The courtyard slowly filled up with Jews. Some were bearded with peyes (ear-locks), and others were clean-shaven. All stood soundlessly and intently listening to the songs sung by the famous chazzan Yosseleh Rosenblat. Yosseleh was famous in our town. I was told that many years before I was born, for a short time, Yosseleh was the chazzan in the Beth Hamidrash Hagadol, my synagogue.
I still love to listen to the singing of the great cantors. For the past few years and especially for the past nine months since my wife passed away, I have difficulties sleeping, but I found a wonderful antidote. I turn to YouTube and listen to the liturgical music sung by the great chazzans of the past.
My soul seems to yearn to hear these great singers. Their melodies seem to transport me into another world. They calm my anxieties and dissolve my weldschmertzen, and I find peace for my soul just as David’s music provided King Saul. Perhaps inside me still exists the spark implanted by Reb Avrohom, my Chasidic grandfather.
Of course I love music. I derive great pleasure from any arias in “Tosca” or “The Merry Widow,” and in spite of my bad knee, I am always ready to dance to the sounds of Benny’s clarinet.
But listening to any of Yosseleh Rosenblat’s prayers invokes in me another feeling. No other music or philosophical book will make me close my eyes and feel inextricably united with my people. The music of these noted cantors strengthens my historical bond and forges another and stronger link in that golden chain that ties me to our past.
This effect is not limited to the old masters of the liturgical music. The first time, for instance, I heard Barbra Streisand sing Avinu Malkeynu, I immediately felt united with the historic Jewish collective. The song and her singing reinforced my ties to a people who refused to shed their identity.
Music, especially liturgical music, has a far greater force and elicits in us a greater desire of being reunited with our people than the unending recitation of words. It is indeed a great tragedy that we do not use this great force, the force of music.
Years ago I attended Friday night services in a temple in Baton Rouge.
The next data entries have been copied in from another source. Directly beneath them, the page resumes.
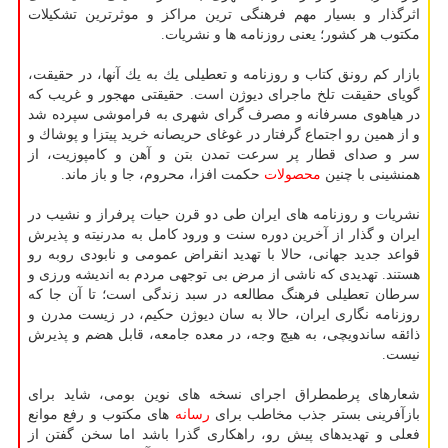
اثرگذار و بسیار مهم فرهنگی‏ ترین مراكز و موثرترین تشكیلات
مكتوب هر كشور؛ یعنی روزنامه ها و نشریات.
بازار كم رونق كتاب و روزنامه و تعطیلی یك به یك آنها، در حقیقت،
گویای حقیقت تلخ ماجرای دیوژن است. حقیقتی مهجور و غریب كه
در هیاهوی مسرفانه و مصرف گرای شهری به فراموشی سپرده شد
و از همین رو اجتماع گرفتار در غوغای حریصانه خرید پیتزا و پوشاك و
سر و صدای قطار پر سرعت تمدن بتن و آهن و كامپوزیت، از
همنشینی با چنین
محصولات
حكمت افزا، محروم، جا و باز ماند.
نشریات و روزنامه های ایران طی دو قرن حیات پرفراز و نشیب در
ایران و گذار از آخرین دوره سنت و ورود كامل به مدرنیته و پذیرش
قواعد جدید جهانی، حالا با تهدید انقراض عمومی و نابودی روبه رو
هستند. تهدیدی كه ناشی از مرض بی توجهی مردم به اندیشه ورزی و
سرطان تعطیلی فرهنگ مطالعه در سبد زندگی است؛ تا آن جا كه
روزنامه نگاری ایران، حالا به سان دیوژن حكیم، در زیست مدرن و
ذائقه ساندویچی، به هیچ وجه، در معده جامعه، قابل هضم و پذیرش
نیست.
شعارهای پرطمطراق اجرای نسخه های نوین بومی، شاید برای
بازآفرینی بستر جذب مخاطب برای
رسانه
های مكتوب و رفع موانع
فعلی و تهدیدهای پیش رو، راهكاری گذرا باشد اما سخن گفتن از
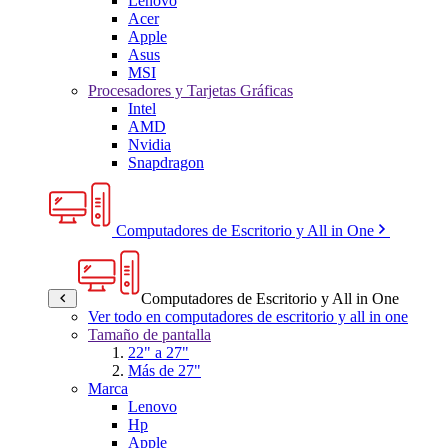
Lenovo
Acer
Apple
Asus
MSI
Procesadores y Tarjetas Gráficas
Intel
AMD
Nvidia
Snapdragon
Computadores de Escritorio y All in One
Computadores de Escritorio y All in One
Ver todo en computadores de escritorio y all in one
Tamaño de pantalla
22" a 27"
Más de 27"
Marca
Lenovo
Hp
Apple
With the aid of two guitars, all of us chanted the service. There was pure joy in the temple. No one was coughing, nor did anyone shuffle his feet in impatience or look at his watch.
But I did notice their faces; there was a shine and a smile on each one of them. Their faces reminded me of the biblical description of Moses’ face after he received the tablets. Here was a congregation in which everyone’s face shone, reflecting what in Hebrew is referred to as ziv haschinah, the glow of divine presence. If that could be achieved by all synagogues, none would ever be empty.